How easy would it have been for Nadal to fall off course during Monday’s third set, with Djokovic closing in on a fourth consecutive break against him and threatening to run away with the match? How easy would it have been for Nadal to fall into a mental abyss when Djokovic had taken seven straight matches from him beginning in 2011? How easy would it have been for Nadal to slip after dropping the Monte Carlo final to Djokovic earlier this spring, or during the fifth set of his Roland Garros semifinal with the Serb, when once again Nadal looked to be in dire straits?

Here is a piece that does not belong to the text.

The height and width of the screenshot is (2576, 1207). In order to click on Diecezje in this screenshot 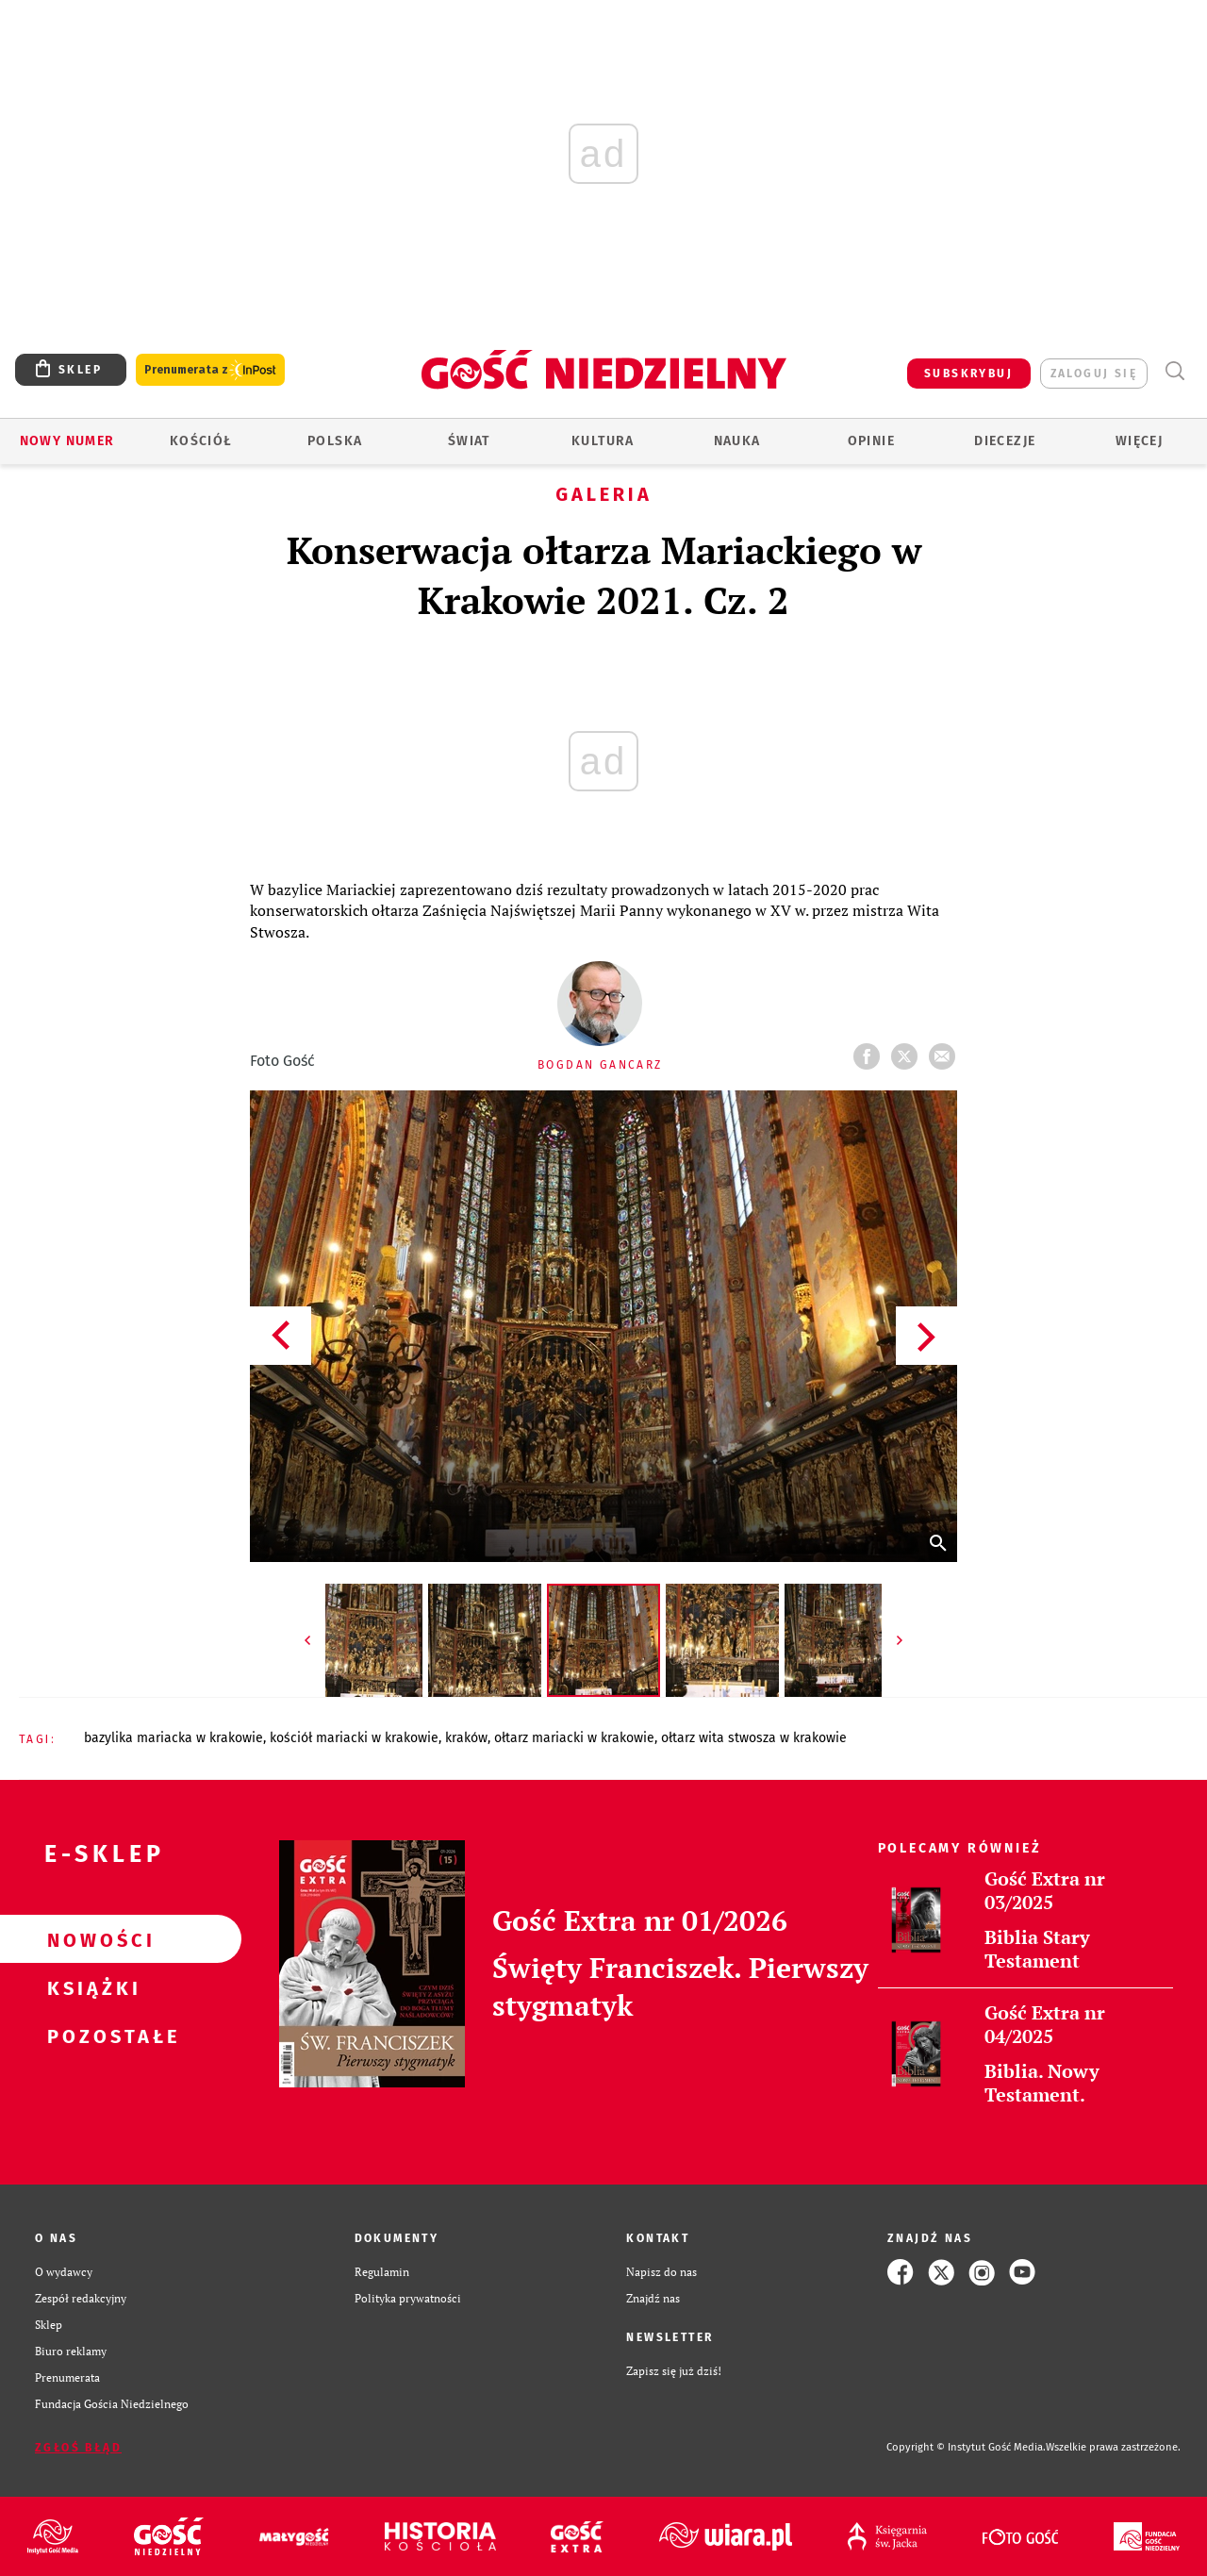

Very easy. But not when you have the strongest, most spiritually grounded mindset in all of tennis. Not when you have trained yourself for the things that so many lesser players tend to overlook and even ignore. When you have prepared not just to hit your dizzying array of shots to the right places on the court at the right times, but also to remain calm under duress, to remain focused whether things are going well or atrociously, to believe that victory is achievable no matter the circumstances, to play passionately regardless of score or fatigue. It seems so simple, but it isn’t. In fact, it’s impossible--unless you are Rafael Nadal.

Nadal was down triple-break point at 4-4 in the third set against Djokovic during last night’s final. He could have easily lost the set, the match and the title.

But there is something inside Nadal, something in his core that makes him so superior mentally that he rarely does lose, especially in Grand Slam finals, where his record now stands at 13-5. Call it focus, belief, determination, mettle. Whatever it is, it has nothing to do with X’s and O’s, and everything to do with wins and losses.

“Is not a strategy to play break points,” Nadal would later say. “It's a feeling of that moment. It's a little bit of intuition of that situation, and is play with right determination and choose the right option.”

More than anything, these kinds of philosophical leaps of faith are the reason that Nadal is winning Grand Slams at such an extraordinary pace. Feeling the moment, reading the tea leaves, and trusting the process. It is why, at 27 years old, Nadal has a legitimate chance to claim more Grand Slam titles than any other player in the history of the game and go down in history as the greatest player who ever lived.

Nadal has taught himself to sustain an elevated sense of concentration and awareness (to be fair, his longtime coach and Uncle, Toni Nadal deserves much credit for facilitating his mental evolution, too), but he is also mature enough to know that the sense of awareness he wishes to achieve is not always possible. Rather than lament a lull (see: everyone else on tour), Nadal reboots his focus, dials it in again, and redoubles his efforts, so emotionally and mentally he can be as close to perfect as he is capable of being. “I think on court I am a positive player,” he surmised on Monday. “I am not a negative player. I try my best in every moment. Even the things are not going well or are going well, I am never very sad or doing a negative attitude on court.”

Nadal doesn’t seek perfection, he seeks aggression. He doesn’t seek euphoria, he seeks a slow cathartic chase, the quest for victory as an emblem of his pride in his work. “If you don't feel the sport,” he says, “it’s impossible to be regular, to be there all the time for so many years fighting and keep fighting and keep working hard, keep having chances to win. If you don't have these special feeling and this passion, this love for the game, that's impossible.”

And if you do have that special feeling, as Nadal clearly does, then impossible--as the saying goes--is nothing. A year ago, we feared Nadal may never sink his teeth into another Grand Slam trophy. After his romp in New York, the only question is: How many more?